TASK TO COMPLETE:
Reproduce the entries shown below only from the line with "How Offshore Accounts" down to the line with "Performance", keeping both end lines and copying each one exactly.

INFORMATION SHOWN:
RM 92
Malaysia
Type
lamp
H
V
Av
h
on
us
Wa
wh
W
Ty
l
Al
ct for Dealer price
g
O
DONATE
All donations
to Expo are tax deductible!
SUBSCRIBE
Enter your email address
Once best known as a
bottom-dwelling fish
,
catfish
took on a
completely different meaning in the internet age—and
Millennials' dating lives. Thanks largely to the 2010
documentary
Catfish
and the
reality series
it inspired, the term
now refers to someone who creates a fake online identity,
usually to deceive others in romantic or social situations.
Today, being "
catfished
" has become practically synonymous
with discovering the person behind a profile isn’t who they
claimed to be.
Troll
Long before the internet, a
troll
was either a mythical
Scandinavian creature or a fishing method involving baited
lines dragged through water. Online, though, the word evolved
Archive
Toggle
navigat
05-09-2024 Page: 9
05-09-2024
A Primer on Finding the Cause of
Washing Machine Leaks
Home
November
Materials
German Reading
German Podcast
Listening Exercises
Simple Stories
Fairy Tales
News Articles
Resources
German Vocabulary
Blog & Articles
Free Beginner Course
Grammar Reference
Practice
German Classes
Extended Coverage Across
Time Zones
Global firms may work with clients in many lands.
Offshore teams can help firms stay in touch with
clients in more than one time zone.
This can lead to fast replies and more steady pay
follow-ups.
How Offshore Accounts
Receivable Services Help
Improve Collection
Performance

==

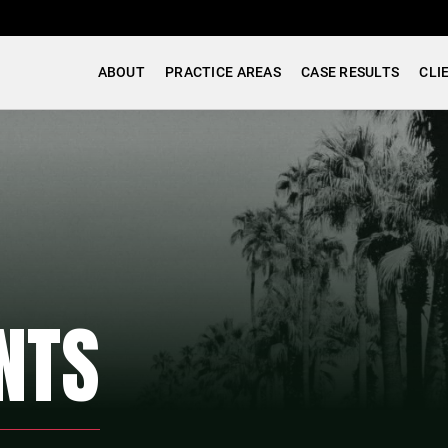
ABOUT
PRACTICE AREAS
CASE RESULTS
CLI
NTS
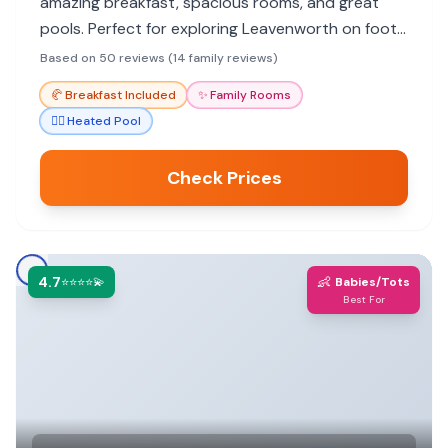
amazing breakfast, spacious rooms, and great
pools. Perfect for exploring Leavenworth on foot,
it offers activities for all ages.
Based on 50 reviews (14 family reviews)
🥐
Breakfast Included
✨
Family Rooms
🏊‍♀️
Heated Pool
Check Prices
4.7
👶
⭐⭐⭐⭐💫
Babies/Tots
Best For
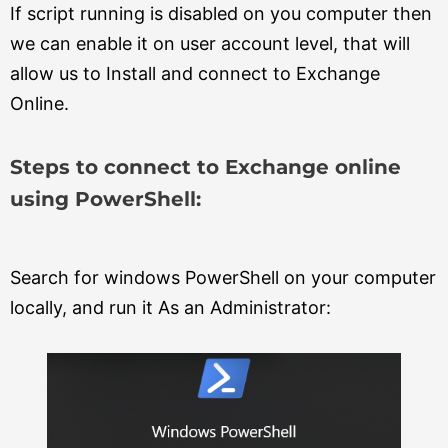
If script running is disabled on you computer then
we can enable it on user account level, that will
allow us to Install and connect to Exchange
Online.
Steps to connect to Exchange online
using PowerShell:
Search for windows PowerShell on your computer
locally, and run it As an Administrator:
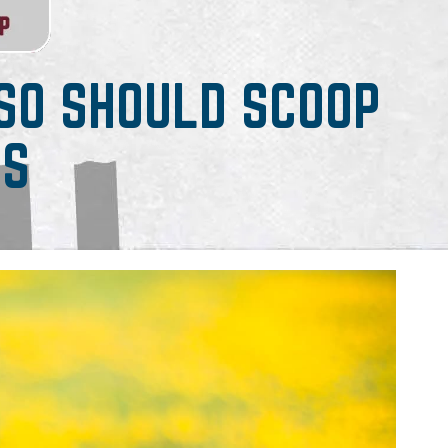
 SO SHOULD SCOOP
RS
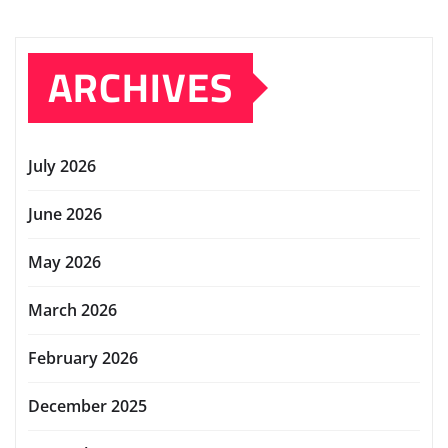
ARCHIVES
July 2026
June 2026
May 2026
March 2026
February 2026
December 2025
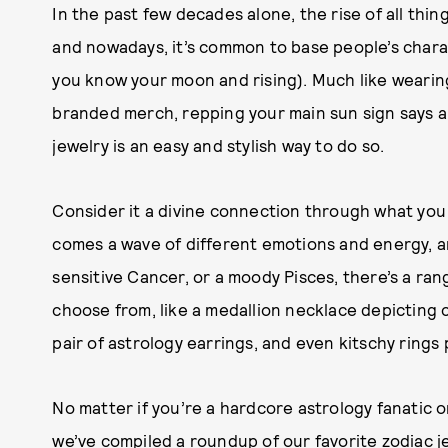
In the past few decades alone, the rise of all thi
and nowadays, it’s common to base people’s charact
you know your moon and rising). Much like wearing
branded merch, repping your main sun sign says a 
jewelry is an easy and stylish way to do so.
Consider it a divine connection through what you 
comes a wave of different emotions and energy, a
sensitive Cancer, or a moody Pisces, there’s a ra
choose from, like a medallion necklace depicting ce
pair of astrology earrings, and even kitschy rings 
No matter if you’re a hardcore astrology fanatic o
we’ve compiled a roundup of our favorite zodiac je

OUTPUT:
How Offshore Accounts
Receivable Services Help
Improve Collection
Performance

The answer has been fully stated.